- [Activity] Go line by line through the entries below and count those containing the string "lower"; give only the count.

- [Data for processing]
*** Block opens ***

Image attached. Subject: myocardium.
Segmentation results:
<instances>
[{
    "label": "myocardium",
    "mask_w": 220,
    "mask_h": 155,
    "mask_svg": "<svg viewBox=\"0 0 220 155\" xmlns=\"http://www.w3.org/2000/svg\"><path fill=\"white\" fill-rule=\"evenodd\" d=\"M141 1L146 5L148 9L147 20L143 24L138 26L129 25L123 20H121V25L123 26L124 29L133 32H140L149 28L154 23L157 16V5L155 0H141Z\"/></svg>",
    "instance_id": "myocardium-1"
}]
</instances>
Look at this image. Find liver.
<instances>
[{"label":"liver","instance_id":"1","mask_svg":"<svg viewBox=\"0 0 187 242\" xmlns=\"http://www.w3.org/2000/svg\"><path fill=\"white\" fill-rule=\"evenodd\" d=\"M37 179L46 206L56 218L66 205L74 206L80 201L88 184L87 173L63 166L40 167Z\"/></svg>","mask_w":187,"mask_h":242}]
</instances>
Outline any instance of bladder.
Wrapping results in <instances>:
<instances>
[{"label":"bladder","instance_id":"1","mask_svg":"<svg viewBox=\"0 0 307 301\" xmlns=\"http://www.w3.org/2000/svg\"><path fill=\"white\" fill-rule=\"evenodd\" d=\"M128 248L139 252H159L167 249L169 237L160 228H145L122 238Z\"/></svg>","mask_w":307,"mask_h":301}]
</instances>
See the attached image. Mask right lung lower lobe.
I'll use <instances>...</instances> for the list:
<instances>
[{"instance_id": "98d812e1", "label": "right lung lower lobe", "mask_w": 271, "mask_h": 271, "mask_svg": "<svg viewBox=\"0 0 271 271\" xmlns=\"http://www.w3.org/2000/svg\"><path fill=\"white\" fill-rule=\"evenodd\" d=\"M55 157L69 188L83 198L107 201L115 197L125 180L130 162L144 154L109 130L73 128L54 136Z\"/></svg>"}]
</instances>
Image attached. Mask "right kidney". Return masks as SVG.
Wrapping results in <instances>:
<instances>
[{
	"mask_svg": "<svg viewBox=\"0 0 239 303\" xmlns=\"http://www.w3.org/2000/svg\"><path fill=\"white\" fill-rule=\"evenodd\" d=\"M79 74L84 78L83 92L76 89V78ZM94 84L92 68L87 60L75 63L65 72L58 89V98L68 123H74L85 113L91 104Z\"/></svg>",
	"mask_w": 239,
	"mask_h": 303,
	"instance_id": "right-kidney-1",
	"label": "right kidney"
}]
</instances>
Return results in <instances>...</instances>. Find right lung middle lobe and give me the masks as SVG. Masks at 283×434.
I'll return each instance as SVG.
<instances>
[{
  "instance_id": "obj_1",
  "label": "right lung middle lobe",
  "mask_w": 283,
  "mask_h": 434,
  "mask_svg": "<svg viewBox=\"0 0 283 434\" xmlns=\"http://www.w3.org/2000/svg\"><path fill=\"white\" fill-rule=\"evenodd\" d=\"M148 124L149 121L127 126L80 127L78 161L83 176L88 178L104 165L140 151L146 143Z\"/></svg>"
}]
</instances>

*** Block closes ***

- [Problem solution] 2